X
Colette est inquiète. Elle a trouvé Marianick endormie sur sa chaise dans la cuisine et le visage pâle à mourir.
Doucement réveillée, la bonne vieille a souri, de ce sourire qui court à peine sur ses lèvres trop minces, pour dire :
— Las ! je ne suis plus bonne à rien, ma jolie !
Et Colette a surpris une lassitude infinie dans les yeux fidèles qui se rivaient aux siens. Alors, elle a effleuré d’un baiser le front serré dans la coiffe blanche, comme elle eût posé les lèvres sur l’image de quelque vieille sainte, au pays des landes et des genêts, puis elle a répondu gaiement :
— Tu en fais trop ! C’est de l’orgueil, vois-tu, de refuser toujours de l’aide, et je t’avertis que je suis parfaitement décidée à liguer tout le monde contré toi, pour que tu acceptes un peu de secours. Qu’est-ce qu’on deviendrait sans toi, Marianick ! On va te soigner, ma vieille, que tu le veuilles ou non. Et tu seras obligée de besogner encore des années sur cette « pauvre terre », comme tu dis !…

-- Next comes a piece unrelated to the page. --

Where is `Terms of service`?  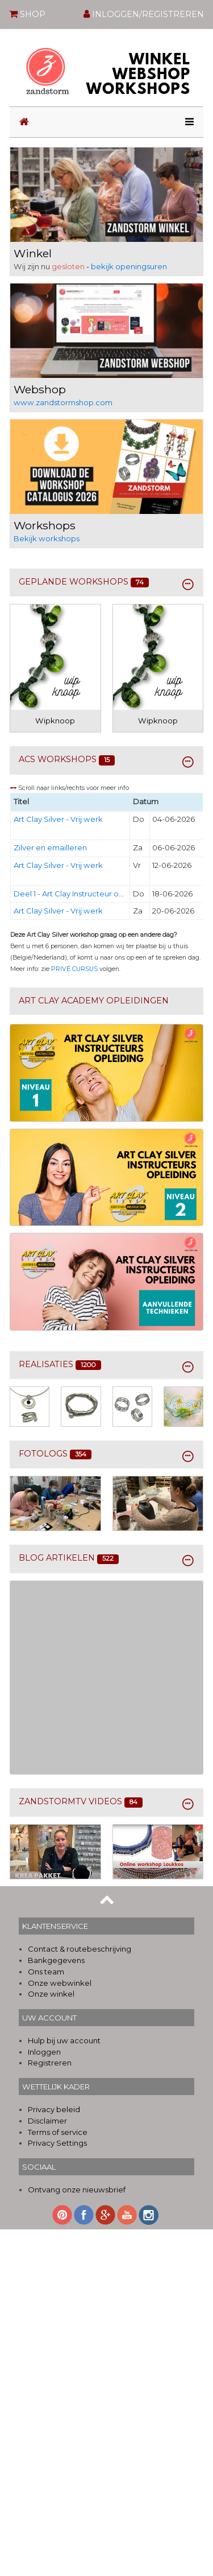 Terms of service is located at coordinates (57, 2132).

Plaisantant ainsi pour cacher son émoi, Colette court chercher sa mère.
Il fallut coucher Marianick et, pendant quelques jours, la maintenir de force à la chambre. Elle répétait : C’est‑y pas malheureux ! Où je vas-t‑y retrouver mes pauvres affaires ? Défendez toujours à Bernard de mettre le nez dans l’office, y serait capable de mélanger l’huile et le vinaigre dans la même bouteille ! Hélas ! quand la bonne vieille redescendit à la cuisine, elle n’y retrouva pas Bernard, mais un petit Bédouin, avec un visage de demoiselle, des yeux noirs qui lui prenaient toute la figure, une robe qui couvrait presque ses pieds nus, et des gestes de jeune chat adroit, souple et malin.
Marianick faillit en avoir une syncope.
— Que c’est‑y que ce païen-là ? demande-t-elle à maman, qui assiste prudemment à l’abordage.
— Pas un païen, ma bonne Marianick, mais un petit chrétien, que nous a fourni le Père recteur du collège. Il va t’aider au ménage, faire tes commissions, ta vaisselle. Il a bonne volonté, tu verras.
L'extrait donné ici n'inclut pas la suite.